It was in 2019 that recipe box provider Gousto made its first “big step” into brand-building TV advertising, and according to vice-president of brand Anna Greene, that strategic shift has “paid off” for the business by helping to to drive rapid growth.
Gousto already had two years’ experience in direct response TV behind it, which had proved the channel’s positive impact on traffic, sign-ups and cost-per-acquisition (CPA) efficiency. However, the brand “quickly hit a ceiling” on optimising performance.
Realising it needed to switch to a broader brand approach, Gousto launched its first brand platform in September 2019, Greene said at Thinkbox’s The TV playbook for online businesses event today (16 November).
The business continued to build on the ‘Give it some Gousto’ platform during the pandemic, and in January this year launched a new campaign with the aim of further accelerating growth and setting the brand apart within its category.
While a “big step” for the brand, the shift has “paid off”, Greene said. When she joined Gousto in 2018, 80% of sign-ups came through performance marketing. Three and a half years on, the inverse is now true, with 82% of sign-ups coming organically and through referral – neither of which have a direct cost.
“That transition from performance into direct response TV and then into brand TV has been underpinning that shift,” Greene explained. “And fully embracing TV is more than just supercharging your acquisition efforts. It’s about making that step change into a different lever for your business. If you get it right then it really can supercharge growth.”
Gousto posted its first underlying profit of £18.2m in the year ending 31 December 2020, after more than doubling its sales to £189m during the coronavirus pandemic.
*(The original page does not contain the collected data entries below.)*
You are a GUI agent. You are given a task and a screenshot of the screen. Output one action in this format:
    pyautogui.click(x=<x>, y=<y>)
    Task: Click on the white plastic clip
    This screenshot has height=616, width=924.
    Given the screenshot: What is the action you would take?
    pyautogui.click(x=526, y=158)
The year previously the business made a loss of £9.1m.Gousto embarks on hiring spree after proving marketing’s value
At the same time, the number of monthly Gousto meals ordered doubled over the year, from 2.5 million to 5 million. Notably, however, this rapid growth coincided with the consumer behaviour changes driven by the pandemic, which saw people unable to eat outside of their homes for months at a time.
Nevertheless, Greene expects the business’s brand building efforts to continue to drive the bulk of its new sign-ups moving forward, telling Marketing Week that the company will continue to invest in its brand even now pandemic restrictions have been mostly lifted.
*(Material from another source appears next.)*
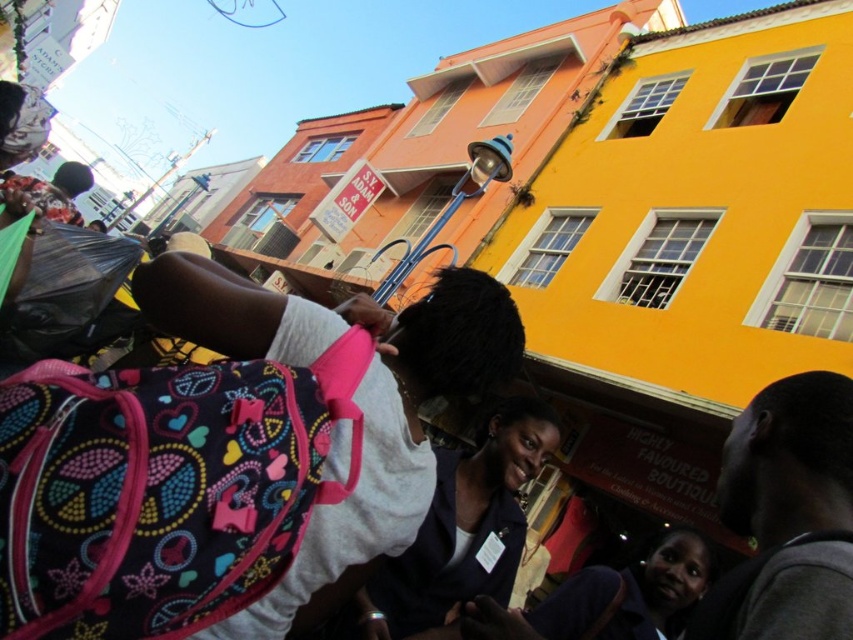 You are standing at the center of the street scene and want to locate the dark gray sweater at lower right. According to the coordinates provided, where exactly is it positioned in terms of horizontal and vertical placement?

The dark gray sweater at lower right is positioned at the 2D coordinate point of 0.805 on the horizontal axis and 0.924 on the vertical axis.

You are a photographer standing in the street scene. You want to take a photo that includes both the dark gray sweater at lower right and the dark blue fabric jacket at center. Based on their positions, which one will appear higher in the photo?

The dark gray sweater at lower right appears higher in the photo than the dark blue fabric jacket at center because it is positioned above it.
“When you get [brand investment] right and you have a really efficient performance engine that underpins it, that’s when the whole mix works really well together,” she added.
Indeed, new research from Thinkbox and econometrics firm Magic Numbers launched at the event illustrates how TV advertising can help create cheaper online journeys for brands. The econometric analysis of 10 online businesses proven to have used TV to drive their growth found that of the online search journeys initiated by TV ads, 66% were direct/URL or organic search visits, which carry no additional cost to the advertiser.
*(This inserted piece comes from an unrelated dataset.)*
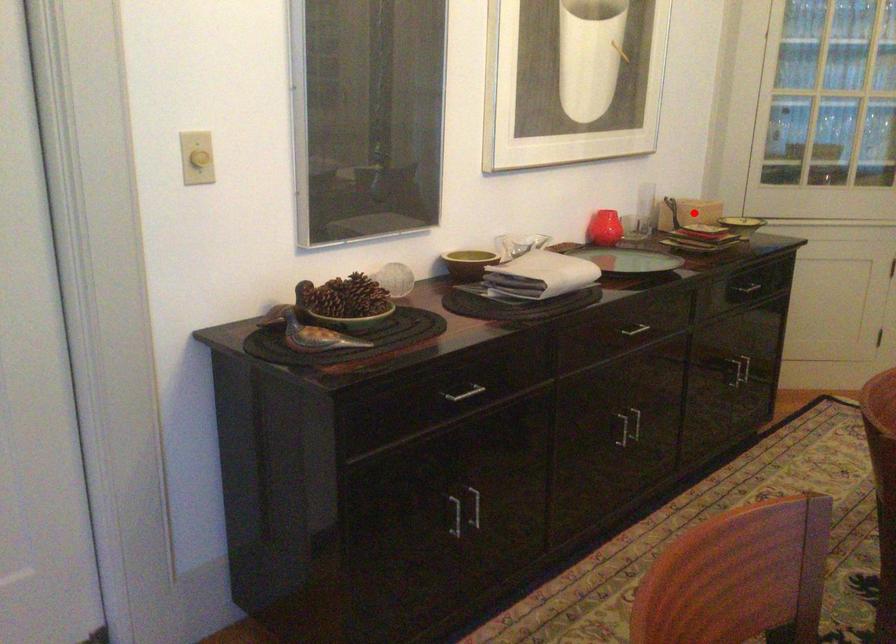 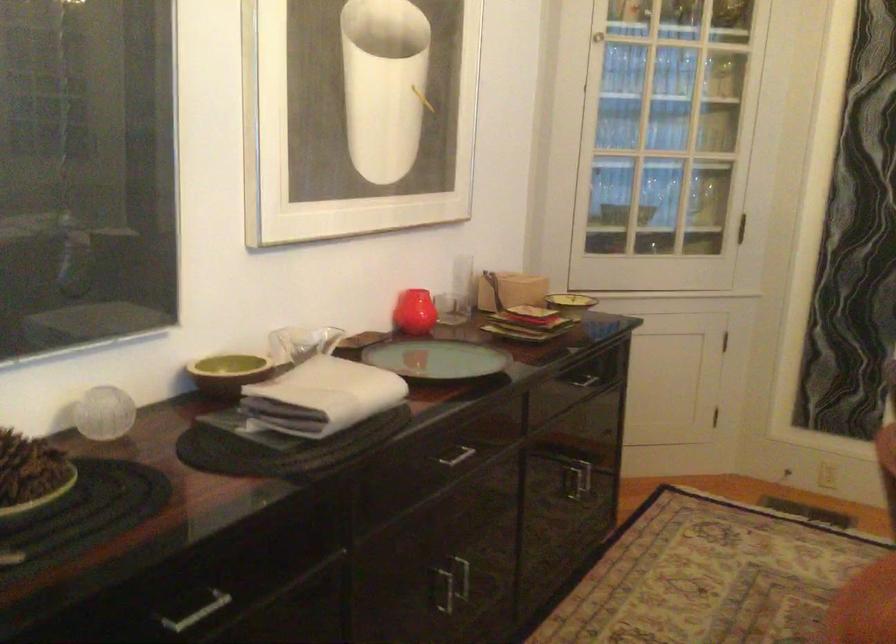 The point at the highlighted location is marked in the first image. Where is the corresponding point in the second image?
A further 20% were paid brand search clicks, which carry a small search cost, while 14% were for paid generic searches, which carry the highest search cost.
The ‘The TV playbook for online businesses’ study found TV advertising has a positive effect on click-through rates in both organic and paid search. The analysis of a furniture retailer in the study, for example, revealed that during three years of increasing TV investment focused on driving traffic, its brand search click rate improved from 37.4% to 38.8%.
“I think there’s a lot of scepticism around TV, particularly within online businesses,” Greene said. “It’s perpetuated by articles stating that TV is dead, let’s all build a brand on TikTok, and we don’t need to advertise anymore.
“Actually, I fundamentally believe that TV still has a really important role to play in terms of reaching new audiences, helping to promote your offer in a way which is really compelling and effectively build a brand.”